Only Congress has the power to lay and to collect taxes for the general welfare of all Americans. Regardless of the public policy that it seeks to advance, Congress cannot delegate this power to the FCC or any other executive branch agency. Yet that is exactly what Congress did when it enacted the Telecommunications Act of 1996 to create a universal service program for the Commission to raise revenue however it sees fit "for the protection of the public interest" in seeking to provide greater access to telecommunications services. 47 U.S.C. § 254(b)(7). 

 

The Constitution does not permit Congress to circumvent the legislative process by allowing an independent agency (guided by a private company owned by an industry trade group) to raise and to spend however much money it wants every quarter for "universal service" at the expense of every American who pays a monthly phone bill. Elected representatives of the people, not the Federal Communications Commission, must be responsible for making the difficult decisions to raise the revenue that funds this program. 

The amicus brief argues that the "contribution" mandated by Section 254 of the Communications Act is functionally a tax and that Congress's delegation of broad regulatory power to the Universal Service Administrative Company (USAC) – a private corporation – raises serious structural separation-of-power issues.

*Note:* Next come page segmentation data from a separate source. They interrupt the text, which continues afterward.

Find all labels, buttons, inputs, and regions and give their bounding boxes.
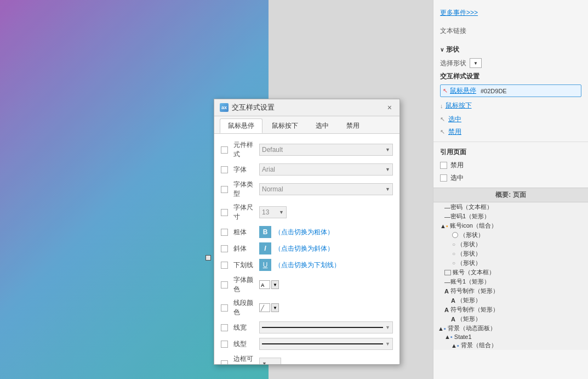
disabled-row[interactable]: ↖ 禁用 xyxy=(433,126,588,138)
checkbox-italic[interactable] xyxy=(221,245,228,252)
select-row[interactable]: ↖ 选中 xyxy=(433,113,588,126)
italic-toggle-link[interactable]: （点击切换为斜体） xyxy=(275,244,334,253)
shape-selector-arrow: ▼ xyxy=(473,61,478,66)
bold-toggle-link[interactable]: （点击切换为粗体） xyxy=(275,228,334,237)
tree-item-shape3[interactable]: ○ （形状） xyxy=(433,249,588,258)
line-width-preview[interactable]: ▼ xyxy=(259,321,393,333)
mouse-hover-link[interactable]: 鼠标悬停 xyxy=(450,86,476,95)
line-color-arrow[interactable]: ▼ xyxy=(271,303,279,312)
mouse-hover-color: #02D9DE xyxy=(481,88,507,94)
tab-mouse-down[interactable]: 鼠标按下 xyxy=(264,118,306,133)
checkbox-font-size[interactable] xyxy=(221,209,228,216)
checkbox-border-visibility[interactable] xyxy=(221,360,228,365)
folder-icon-group: ▪ xyxy=(457,342,459,349)
tree-item-shape1[interactable]: （形状） xyxy=(433,230,588,240)
tree-item-password1-rect[interactable]: — 密码1（矩形） xyxy=(433,212,588,221)
line-type-preview[interactable]: ▼ xyxy=(259,338,393,350)
line-width-arrow: ▼ xyxy=(385,325,390,330)
tree-item-bg-dynamic[interactable]: ▲ ▪ 背景（动态面板） xyxy=(433,324,588,333)
label-line-type: 线型 xyxy=(233,340,247,349)
label-font-color: 字体颜色 xyxy=(233,275,259,294)
dialog-content: 元件样式 Default ▼ 字体 Arial ▼ xyxy=(214,134,399,364)
label-bold: 粗体 xyxy=(233,228,247,237)
label-italic: 斜体 xyxy=(233,244,247,253)
checkbox-line-type[interactable] xyxy=(221,341,228,348)
bold-button[interactable]: B xyxy=(259,226,271,238)
mouse-down-link[interactable]: 鼠标按下 xyxy=(446,101,472,110)
mouse-down-row[interactable]: ↓ 鼠标按下 xyxy=(440,99,581,112)
ref-select-checkbox[interactable] xyxy=(440,174,447,182)
checkbox-font[interactable] xyxy=(221,166,228,173)
select-font-size-value: 13 xyxy=(262,208,269,216)
checkbox-line-width[interactable] xyxy=(221,324,228,331)
ref-select-label: 选中 xyxy=(450,173,464,183)
label-underline: 下划线 xyxy=(233,261,253,270)
underline-toggle-link[interactable]: （点击切换为下划线） xyxy=(275,261,340,270)
tree-item-state1[interactable]: ▲ ▪ State1 xyxy=(433,333,588,341)
tree-header: 概要: 页面 xyxy=(433,188,588,202)
ref-select-row: 选中 xyxy=(433,172,588,184)
tree-item-symbol-rect2[interactable]: A 符号制作（矩形） xyxy=(433,305,588,314)
line-color-control: ╱ ▼ xyxy=(259,303,279,312)
row-font-type: 字体类型 Normal ▼ xyxy=(214,178,399,201)
tree-item-account-icon-group[interactable]: ▲ ▪ 账号icon（组合） xyxy=(433,221,588,230)
shape-selector[interactable]: ▼ xyxy=(470,58,482,68)
tree-item-symbol-rect1[interactable]: A 符号制作（矩形） xyxy=(433,286,588,296)
row-line-color: 线段颜色 ╱ ▼ xyxy=(214,296,399,319)
row-font-size: 字体尺寸 13 ▼ xyxy=(214,201,399,224)
select-border-visibility[interactable]: ▼ xyxy=(259,358,281,364)
checkbox-component-style[interactable] xyxy=(221,146,228,154)
tree-item-account-text[interactable]: 账号（文本框） xyxy=(433,268,588,277)
label-font-type: 字体类型 xyxy=(233,180,259,199)
tree-item-password-text[interactable]: — 密码（文本框） xyxy=(433,202,588,212)
tree-item-rect2[interactable]: A （矩形） xyxy=(433,314,588,324)
cursor-down-icon: ↓ xyxy=(440,103,443,109)
tree-item-rect1[interactable]: A （矩形） xyxy=(433,296,588,305)
label-border-visibility: 边框可见性 xyxy=(233,354,259,364)
tree-section: 概要: 页面 — 密码（文本框） — 密码1（矩形） ▲ ▪ 账号icon（组合… xyxy=(433,188,588,350)
right-panel: 更多事件>>> 文本链接 ∨ 形状 选择形状 ▼ 交互样式设置 ↖ 鼠标悬停 #… xyxy=(433,0,588,379)
row-underline: 下划线 U （点击切换为下划线） xyxy=(214,257,399,273)
font-select-arrow: ▼ xyxy=(385,167,390,172)
radio-icon-4: ○ xyxy=(452,260,455,266)
font-color-swatch[interactable]: A xyxy=(259,280,270,289)
row-line-width: 线宽 ▼ xyxy=(214,319,399,336)
text-link-label: 文本链接 xyxy=(440,26,466,36)
more-events-link[interactable]: 更多事件>>> xyxy=(440,8,478,18)
tree-item-account1-rect[interactable]: — 账号1（矩形） xyxy=(433,277,588,286)
border-visibility-arrow: ▼ xyxy=(262,361,267,364)
select-font[interactable]: Arial ▼ xyxy=(259,163,393,176)
mouse-hover-row[interactable]: ↖ 鼠标悬停 #02D9DE xyxy=(440,84,581,97)
select-font-size[interactable]: 13 ▼ xyxy=(259,206,287,218)
tab-mouse-hover[interactable]: 鼠标悬停 xyxy=(220,118,262,133)
dialog-icon: ax xyxy=(220,103,229,112)
select-component-style[interactable]: Default ▼ xyxy=(259,144,393,156)
tree-item-shape2[interactable]: ○ （形状） xyxy=(433,240,588,249)
checkbox-font-type[interactable] xyxy=(221,186,228,193)
select-font-type[interactable]: Normal ▼ xyxy=(259,183,393,195)
tab-disabled[interactable]: 禁用 xyxy=(338,118,368,133)
tab-select[interactable]: 选中 xyxy=(307,118,337,133)
disabled-cursor-icon: ↖ xyxy=(440,128,445,135)
checkbox-bold[interactable] xyxy=(221,229,228,236)
ref-disabled-row: 禁用 xyxy=(433,159,588,172)
underline-button[interactable]: U xyxy=(259,259,271,271)
checkbox-underline[interactable] xyxy=(221,262,228,269)
select-font-type-value: Normal xyxy=(262,185,283,193)
row-line-type: 线型 ▼ xyxy=(214,336,399,352)
dialog-close-button[interactable]: × xyxy=(385,103,394,112)
row-component-style: 元件样式 Default ▼ xyxy=(214,138,399,161)
disabled-link[interactable]: 禁用 xyxy=(448,127,461,137)
checkbox-font-color[interactable] xyxy=(221,281,228,289)
font-color-arrow[interactable]: ▼ xyxy=(271,280,279,289)
line-color-swatch[interactable]: ╱ xyxy=(259,303,270,312)
font-type-select-arrow: ▼ xyxy=(385,186,390,192)
select-link[interactable]: 选中 xyxy=(448,115,461,124)
tree-item-shape4[interactable]: ○ （形状） xyxy=(433,258,588,268)
checkbox-line-color[interactable] xyxy=(221,304,228,312)
tree-item-bg-group[interactable]: ▲ ▪ 背景（组合） xyxy=(433,341,588,350)
italic-button[interactable]: I xyxy=(259,242,271,254)
ref-disabled-checkbox[interactable] xyxy=(440,162,447,169)
dialog-titlebar: ax 交互样式设置 × xyxy=(214,99,399,116)
radio-icon-2: ○ xyxy=(452,241,455,247)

As the brief states: 

The Company now rakes in nearly $10 billion each year in 'contributions' (ultimately borne by consumers), which it then disburses to libraries, schools, rural areas, and carriers providing services in high-cost areas... Yet Congress provided no direction as to how either the FCC or the Universal Service Administrative Company should calculate rates for service providers or how much money should be collected and distributed each year. 

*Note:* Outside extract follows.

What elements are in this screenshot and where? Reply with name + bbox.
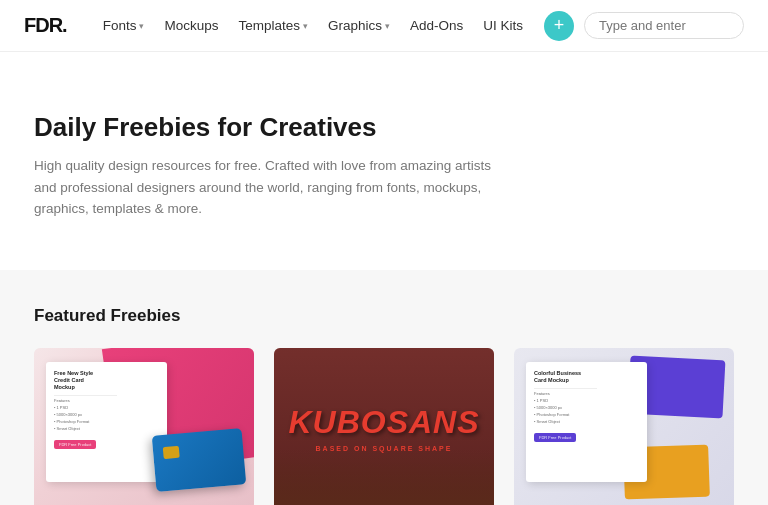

As mentioned above, the amicus brief also argues that "[t]he major questions doctrine forecloses any interpretation of Section 254 that would allow the FCC to collect and to spend billions of dollars every year as it sees fit."

 

The amicus brief in Consumers' Research v. FCC is available for reading here. And thank you to the Competitive Enterprise Institute and their legal counsel. 

 

For more on the constitutional problems with the universal service regime, see FSF President Randy May's November 2021 Perspectives from FSF Scholars, "A Nondelegation Doctrine Challenge to the FCC's Universal Service Regime," as well as our April 2021 Perspectives, "Congress Should Put Universal Service on a Firmer Constitutional Foundation." Additionally, the Free State Foundation filed comments in February 2022 and reply comments in March of this year in the FCC's proceeding for its upcoming Report on the Future of the Universal Service Fund.